Va infatti precisato che gli investitori intermedi nipponici, grazie ai bassi tassi di interesse e a uno yen svalutato, si auto-finanziavano senza oneri addizionali per l’acquisto di azioni e di titoli a rischio medio e medio alto sul mercato americano e statunitense. Adesso questo scenario è diventato non più praticabile, con la conseguenza che lo yen si è rafforzato e impone l’acquisto di valuta aggiuntiva per coprire le precedenti operazioni giocate allo scoperto.

Inoltre una valuta giapponese più forte rende più problematiche le esportazioni di componenti e beni intermedi tecnologici nei confronti degli Stati Uniti d’America, complicando la continuità delle catene di approvvigionamento in settori strategici per l’economia a stelle e strisce come quello connesso alla produzione di automobili.

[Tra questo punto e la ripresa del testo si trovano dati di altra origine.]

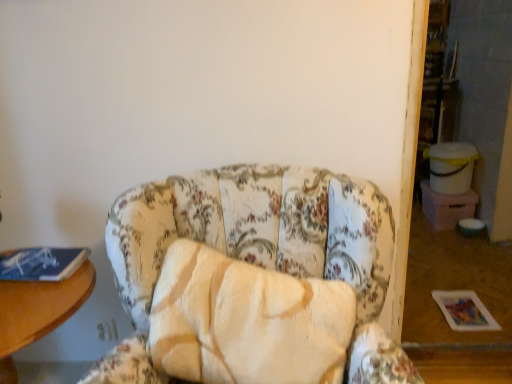 Question: Is the position of blue matte book at left less distant than that of wooden table at left?

Choices:
 (A) no
 (B) yes

Answer: (A)

Question: From a real-world perspective, is blue matte book at left located beneath wooden table at left?

Choices:
 (A) no
 (B) yes

Answer: (A)

Question: Considering the relative positions of blue matte book at left and wooden table at left in the image provided, is blue matte book at left to the right of wooden table at left from the viewer's perspective?

Choices:
 (A) no
 (B) yes

Answer: (B)

Question: From the image's perspective, is blue matte book at left beneath wooden table at left?

Choices:
 (A) yes
 (B) no

Answer: (B)

Question: Is blue matte book at left with wooden table at left?

Choices:
 (A) no
 (B) yes

Answer: (A)

Question: From a real-world perspective, relative to floral fabric chair at center, is wooden table at left vertically above or below?

Choices:
 (A) above
 (B) below

Answer: (B)

Question: Is wooden table at left bigger or smaller than floral fabric chair at center?

Choices:
 (A) small
 (B) big

Answer: (A)

Question: Is wooden table at left spatially inside floral fabric chair at center, or outside of it?

Choices:
 (A) inside
 (B) outside

Answer: (B)

Question: Relative to floral fabric chair at center, is wooden table at left in front or behind?

Choices:
 (A) front
 (B) behind

Answer: (B)

Question: Considering the positions of point (4, 370) and point (20, 249), is point (4, 370) closer or farther from the camera than point (20, 249)?

Choices:
 (A) closer
 (B) farther

Answer: (A)

Question: In the image, is wooden table at left positioned in front of or behind blue matte book at left?

Choices:
 (A) front
 (B) behind

Answer: (A)

Question: Is wooden table at left bigger or smaller than blue matte book at left?

Choices:
 (A) small
 (B) big

Answer: (B)

Question: From the image's perspective, is wooden table at left positioned above or below blue matte book at left?

Choices:
 (A) below
 (B) above

Answer: (A)

Question: In the image, is blue matte book at left positioned in front of or behind floral fabric chair at center?

Choices:
 (A) front
 (B) behind

Answer: (B)

Question: From a real-world perspective, relative to floral fabric chair at center, is blue matte book at left vertically above or below?

Choices:
 (A) above
 (B) below

Answer: (A)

Che un simile contesto macro preluda a un revival del 2007, saranno i prossimi giorni e settimane a rivelarlo: sta di fatto che le tensioni ormai estese a tutto il Medio oriente, così come il protrarsi del conflitto russo ucraino senza volontà alcuna di tregua da parte di Washington e di Bruxelles, stanno determinando interruzioni a catena nella filiera degli approvvigionamenti globali e un conseguente maggiore costo dei beni intermedi e dei fattori produttivi.